Cuisine and Culture 2023 – The Future Plate Summit
22nd July 2023
The Future Plate has become the UK’s highest profile platform for exploring, celebrating and showcasing contemporary interpretations of African and Caribbean cuisines. Its founder, Julian George, has established a collective of leading Black chefs who aim to protect and extend understanding of distinct culinary traditions.
Later this year, The Future Plate and the Oxford Cultural Collective will launch a scholarship for young chefs, providing recipients with periods of immersive learning through work experience with pioneering chefs in African and Caribbean nations and in the US.
On 11th and 12th July, The Future Plate held its first annual Summit – Cuisine and Culture 2023 – which featured a range of thought-provoking panel discussions, interviews, live demos and social events. The objectives were to ignite cultural conversations, inspire change and challenge attendees and speakers to influence representation of African and Caribbean cuisines in the hospitality and food sectors.
Held at Westminster Kingsway College, the summit was hosted by Ayo Akinwolere, known for his many television appearances, including as a sports presenter for the BBC and Channel 4 and for hosting Blue Peter on BBC1 from 2006 to 2011.
Speakers included Mike Reid, chef, restaurateur and presenter of Channel 4’s Five Star Kitchen; Kareem Rogers, Head Chef of Trinity restaurant in Cambridge and contestant on the BBC’s Great British Menu; Simi Idowu Ajibodu, Director of Chefsiaa Ltd, and formerly of Michelin-starred Ikoyi; and Victoria Idowu, private chef to Stormzy.
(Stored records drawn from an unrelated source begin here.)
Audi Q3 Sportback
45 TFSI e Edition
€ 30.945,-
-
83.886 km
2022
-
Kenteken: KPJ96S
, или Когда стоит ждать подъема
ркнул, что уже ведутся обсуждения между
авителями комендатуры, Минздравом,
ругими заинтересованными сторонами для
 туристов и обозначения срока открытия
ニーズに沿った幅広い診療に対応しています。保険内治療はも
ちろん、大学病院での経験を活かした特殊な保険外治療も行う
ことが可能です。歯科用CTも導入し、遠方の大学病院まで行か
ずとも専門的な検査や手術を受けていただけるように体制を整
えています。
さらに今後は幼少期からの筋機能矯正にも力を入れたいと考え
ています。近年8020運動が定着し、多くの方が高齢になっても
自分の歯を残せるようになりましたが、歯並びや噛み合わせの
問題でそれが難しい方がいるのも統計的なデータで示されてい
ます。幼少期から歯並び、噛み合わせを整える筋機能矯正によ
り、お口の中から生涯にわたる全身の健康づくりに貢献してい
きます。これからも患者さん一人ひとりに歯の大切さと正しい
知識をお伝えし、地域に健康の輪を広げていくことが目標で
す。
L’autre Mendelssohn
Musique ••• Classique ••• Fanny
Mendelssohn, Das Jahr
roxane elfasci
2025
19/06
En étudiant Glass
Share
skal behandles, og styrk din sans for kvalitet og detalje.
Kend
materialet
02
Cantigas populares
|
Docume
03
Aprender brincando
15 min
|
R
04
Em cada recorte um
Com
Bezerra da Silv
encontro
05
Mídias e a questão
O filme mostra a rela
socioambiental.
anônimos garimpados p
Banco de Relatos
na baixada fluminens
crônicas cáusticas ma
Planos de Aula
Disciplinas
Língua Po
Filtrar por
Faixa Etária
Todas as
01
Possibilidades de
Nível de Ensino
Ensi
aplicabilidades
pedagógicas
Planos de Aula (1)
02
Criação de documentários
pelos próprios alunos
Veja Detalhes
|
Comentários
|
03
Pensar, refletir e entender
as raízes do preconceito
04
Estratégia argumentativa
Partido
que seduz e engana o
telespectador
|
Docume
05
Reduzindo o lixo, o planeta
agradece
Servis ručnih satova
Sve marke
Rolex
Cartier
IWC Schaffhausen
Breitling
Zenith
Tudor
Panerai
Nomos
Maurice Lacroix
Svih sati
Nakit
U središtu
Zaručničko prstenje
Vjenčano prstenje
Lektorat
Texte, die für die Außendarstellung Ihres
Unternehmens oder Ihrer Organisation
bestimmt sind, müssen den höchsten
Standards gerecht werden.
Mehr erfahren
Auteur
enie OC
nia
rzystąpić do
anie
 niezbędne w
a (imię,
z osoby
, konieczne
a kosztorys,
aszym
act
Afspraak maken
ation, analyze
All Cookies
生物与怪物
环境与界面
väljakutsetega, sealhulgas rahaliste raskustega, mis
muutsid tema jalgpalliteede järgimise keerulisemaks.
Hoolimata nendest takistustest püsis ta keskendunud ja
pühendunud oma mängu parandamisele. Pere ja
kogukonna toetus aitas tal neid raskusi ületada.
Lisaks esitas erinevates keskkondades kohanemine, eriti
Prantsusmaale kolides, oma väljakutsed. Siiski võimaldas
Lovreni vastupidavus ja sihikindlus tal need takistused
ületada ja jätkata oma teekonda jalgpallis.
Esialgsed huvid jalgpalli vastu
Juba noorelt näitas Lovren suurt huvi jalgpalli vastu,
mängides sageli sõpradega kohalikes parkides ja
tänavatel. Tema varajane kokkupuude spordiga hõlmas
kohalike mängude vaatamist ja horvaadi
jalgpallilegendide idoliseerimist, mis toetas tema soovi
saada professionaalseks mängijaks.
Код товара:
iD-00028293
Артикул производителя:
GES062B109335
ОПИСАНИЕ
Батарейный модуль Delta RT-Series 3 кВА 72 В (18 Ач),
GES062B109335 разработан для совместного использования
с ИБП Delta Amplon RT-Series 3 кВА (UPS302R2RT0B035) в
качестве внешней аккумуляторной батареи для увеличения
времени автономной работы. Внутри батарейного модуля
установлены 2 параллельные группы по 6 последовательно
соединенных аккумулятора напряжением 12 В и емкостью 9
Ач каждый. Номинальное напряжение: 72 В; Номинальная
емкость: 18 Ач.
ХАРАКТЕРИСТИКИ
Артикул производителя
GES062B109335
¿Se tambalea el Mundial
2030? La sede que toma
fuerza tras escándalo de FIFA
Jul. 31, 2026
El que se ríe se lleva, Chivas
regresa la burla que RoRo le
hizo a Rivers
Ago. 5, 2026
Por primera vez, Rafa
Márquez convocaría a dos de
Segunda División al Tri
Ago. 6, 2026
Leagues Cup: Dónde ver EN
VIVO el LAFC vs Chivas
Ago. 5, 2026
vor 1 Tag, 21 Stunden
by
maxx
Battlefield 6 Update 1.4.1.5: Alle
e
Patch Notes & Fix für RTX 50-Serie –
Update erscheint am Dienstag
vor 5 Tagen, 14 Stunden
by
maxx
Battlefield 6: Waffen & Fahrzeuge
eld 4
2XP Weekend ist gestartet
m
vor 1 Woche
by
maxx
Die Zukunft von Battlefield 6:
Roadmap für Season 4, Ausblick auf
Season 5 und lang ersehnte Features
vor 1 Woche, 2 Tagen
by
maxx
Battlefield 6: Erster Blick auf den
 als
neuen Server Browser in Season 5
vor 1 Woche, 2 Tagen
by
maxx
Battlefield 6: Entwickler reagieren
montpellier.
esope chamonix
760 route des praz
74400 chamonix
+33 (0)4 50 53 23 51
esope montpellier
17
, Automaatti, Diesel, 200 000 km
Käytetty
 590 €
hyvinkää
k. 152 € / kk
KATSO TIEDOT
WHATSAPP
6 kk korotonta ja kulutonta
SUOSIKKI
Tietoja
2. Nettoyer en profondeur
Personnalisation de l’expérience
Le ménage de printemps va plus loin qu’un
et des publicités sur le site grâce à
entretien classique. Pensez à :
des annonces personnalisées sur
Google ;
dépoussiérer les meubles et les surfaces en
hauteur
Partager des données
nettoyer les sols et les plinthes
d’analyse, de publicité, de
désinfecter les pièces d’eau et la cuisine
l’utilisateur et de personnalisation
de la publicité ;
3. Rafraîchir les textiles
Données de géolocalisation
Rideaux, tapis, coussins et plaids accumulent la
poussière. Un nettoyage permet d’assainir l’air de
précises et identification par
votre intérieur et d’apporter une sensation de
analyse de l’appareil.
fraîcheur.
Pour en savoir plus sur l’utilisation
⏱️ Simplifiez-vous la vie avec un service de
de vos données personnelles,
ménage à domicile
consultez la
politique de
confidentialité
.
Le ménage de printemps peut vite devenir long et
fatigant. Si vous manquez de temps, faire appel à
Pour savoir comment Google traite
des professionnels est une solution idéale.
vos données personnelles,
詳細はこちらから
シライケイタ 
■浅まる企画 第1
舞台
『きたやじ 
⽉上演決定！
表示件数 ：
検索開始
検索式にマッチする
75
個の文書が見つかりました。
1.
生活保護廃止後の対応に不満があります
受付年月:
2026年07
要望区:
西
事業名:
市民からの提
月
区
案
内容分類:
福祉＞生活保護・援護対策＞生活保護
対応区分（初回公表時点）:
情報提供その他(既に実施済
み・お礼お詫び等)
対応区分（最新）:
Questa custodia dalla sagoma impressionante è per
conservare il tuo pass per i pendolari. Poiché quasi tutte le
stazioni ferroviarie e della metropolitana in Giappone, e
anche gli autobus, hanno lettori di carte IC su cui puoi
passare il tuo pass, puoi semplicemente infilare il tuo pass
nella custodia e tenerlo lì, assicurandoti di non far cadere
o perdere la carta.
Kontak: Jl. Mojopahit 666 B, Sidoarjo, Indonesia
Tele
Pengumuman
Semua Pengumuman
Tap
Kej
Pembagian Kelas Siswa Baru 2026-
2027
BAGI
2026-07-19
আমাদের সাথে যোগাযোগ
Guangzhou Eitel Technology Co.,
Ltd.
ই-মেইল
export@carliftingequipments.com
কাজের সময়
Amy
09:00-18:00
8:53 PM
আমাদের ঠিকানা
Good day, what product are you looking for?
Donald Sloan of OCC led a conversation on the need for change in hospitality education.
Cuisine and Culture 2023 closed with a spectacular dinner prepared by chefs William Chilila, Jason Howard, Opeoluwa Odutayo, Exose Grant, Ivan Kilama and Philippe Sonou.
The event was generously supported by Amarula.
The genesis for The Future Plate was the Made You Look exhibition, launched in October 2020. This was a visual celebration of talented Black chefs, who worked in some of the UK’s best restaurants, but who lacked public recognition. The images were striking, designed to stop viewers in their tracks and to encourage greater interest in the chefs’ personal and professional stories.
The critically acclaimed exhibition was displayed publicly on Oxford Street, as well as at Boxpark Shoreditch, Boxpark Croydon and the Carousel gallery and restaurant, where The Future Plate chefs staged a series of dinners.
The Future Plate’s influence now extends beyond the world of food. Through its popular events and international alliances, which reach across cultural boundaries, it is promoting understanding of our shared past, as a foundation for navigating a more harmonious future, in which those from diverse backgrounds are afforded respect and opportunity.
The positive impact of the Future Plate is set to grow over time. As well as being a values-based cultural organisation, it is now a successful catering and events business, which will underpin its long-term sustainability.